ABOUT THIS TASK
Please output the data exactly, without omitting anything.

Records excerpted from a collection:
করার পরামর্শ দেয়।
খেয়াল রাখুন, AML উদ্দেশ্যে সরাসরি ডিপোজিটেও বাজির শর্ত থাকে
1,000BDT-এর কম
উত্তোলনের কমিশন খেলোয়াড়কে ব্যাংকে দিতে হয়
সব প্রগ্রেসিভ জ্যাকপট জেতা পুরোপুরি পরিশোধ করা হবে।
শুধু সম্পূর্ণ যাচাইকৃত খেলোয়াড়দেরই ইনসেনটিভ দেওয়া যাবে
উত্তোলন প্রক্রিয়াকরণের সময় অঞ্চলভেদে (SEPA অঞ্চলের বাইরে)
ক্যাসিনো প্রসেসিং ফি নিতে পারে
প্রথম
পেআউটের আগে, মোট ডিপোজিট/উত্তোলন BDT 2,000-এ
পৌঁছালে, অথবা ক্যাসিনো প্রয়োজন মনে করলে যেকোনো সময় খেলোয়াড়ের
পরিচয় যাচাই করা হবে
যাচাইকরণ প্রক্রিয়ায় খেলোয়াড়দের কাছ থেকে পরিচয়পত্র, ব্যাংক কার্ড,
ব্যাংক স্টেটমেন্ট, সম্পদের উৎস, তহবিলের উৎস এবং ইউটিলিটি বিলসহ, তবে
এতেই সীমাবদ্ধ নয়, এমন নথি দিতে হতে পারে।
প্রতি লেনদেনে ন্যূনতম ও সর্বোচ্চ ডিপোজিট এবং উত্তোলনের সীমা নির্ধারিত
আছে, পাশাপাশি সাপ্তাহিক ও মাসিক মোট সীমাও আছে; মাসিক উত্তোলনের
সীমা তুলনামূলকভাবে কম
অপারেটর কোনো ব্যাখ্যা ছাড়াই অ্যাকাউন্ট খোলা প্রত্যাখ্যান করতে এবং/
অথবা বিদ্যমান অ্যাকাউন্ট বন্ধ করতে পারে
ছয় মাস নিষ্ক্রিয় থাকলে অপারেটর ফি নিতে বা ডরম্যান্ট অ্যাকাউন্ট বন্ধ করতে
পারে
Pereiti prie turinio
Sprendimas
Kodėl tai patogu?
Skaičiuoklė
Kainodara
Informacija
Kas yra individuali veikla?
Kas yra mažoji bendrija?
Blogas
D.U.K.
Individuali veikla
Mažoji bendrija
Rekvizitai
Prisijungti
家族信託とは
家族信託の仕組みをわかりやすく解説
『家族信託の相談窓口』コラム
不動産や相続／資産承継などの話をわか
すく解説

WRITTEN SOLUTION
করার পরামর্শ দেয়।
খেয়াল রাখুন, AML উদ্দেশ্যে সরাসরি ডিপোজিটেও বাজির শর্ত থাকে
1,000BDT-এর কম
উত্তোলনের কমিশন খেলোয়াড়কে ব্যাংকে দিতে হয়
সব প্রগ্রেসিভ জ্যাকপট জেতা পুরোপুরি পরিশোধ করা হবে।
শুধু সম্পূর্ণ যাচাইকৃত খেলোয়াড়দেরই ইনসেনটিভ দেওয়া যাবে
উত্তোলন প্রক্রিয়াকরণের সময় অঞ্চলভেদে (SEPA অঞ্চলের বাইরে)
ক্যাসিনো প্রসেসিং ফি নিতে পারে
প্রথম
পেআউটের আগে, মোট ডিপোজিট/উত্তোলন BDT 2,000-এ
পৌঁছালে, অথবা ক্যাসিনো প্রয়োজন মনে করলে যেকোনো সময় খেলোয়াড়ের
পরিচয় যাচাই করা হবে
যাচাইকরণ প্রক্রিয়ায় খেলোয়াড়দের কাছ থেকে পরিচয়পত্র, ব্যাংক কার্ড,
ব্যাংক স্টেটমেন্ট, সম্পদের উৎস, তহবিলের উৎস এবং ইউটিলিটি বিলসহ, তবে
এতেই সীমাবদ্ধ নয়, এমন নথি দিতে হতে পারে।
প্রতি লেনদেনে ন্যূনতম ও সর্বোচ্চ ডিপোজিট এবং উত্তোলনের সীমা নির্ধারিত
আছে, পাশাপাশি সাপ্তাহিক ও মাসিক মোট সীমাও আছে; মাসিক উত্তোলনের
সীমা তুলনামূলকভাবে কম
অপারেটর কোনো ব্যাখ্যা ছাড়াই অ্যাকাউন্ট খোলা প্রত্যাখ্যান করতে এবং/
অথবা বিদ্যমান অ্যাকাউন্ট বন্ধ করতে পারে
ছয় মাস নিষ্ক্রিয় থাকলে অপারেটর ফি নিতে বা ডরম্যান্ট অ্যাকাউন্ট বন্ধ করতে
পারে
Pereiti prie turinio
Sprendimas
Kodėl tai patogu?
Skaičiuoklė
Kainodara
Informacija
Kas yra individuali veikla?
Kas yra mažoji bendrija?
Blogas
D.U.K.
Individuali veikla
Mažoji bendrija
Rekvizitai
Prisijungti
家族信託とは
家族信託の仕組みをわかりやすく解説
『家族信託の相談窓口』コラム
不動産や相続／資産承継などの話をわか
すく解説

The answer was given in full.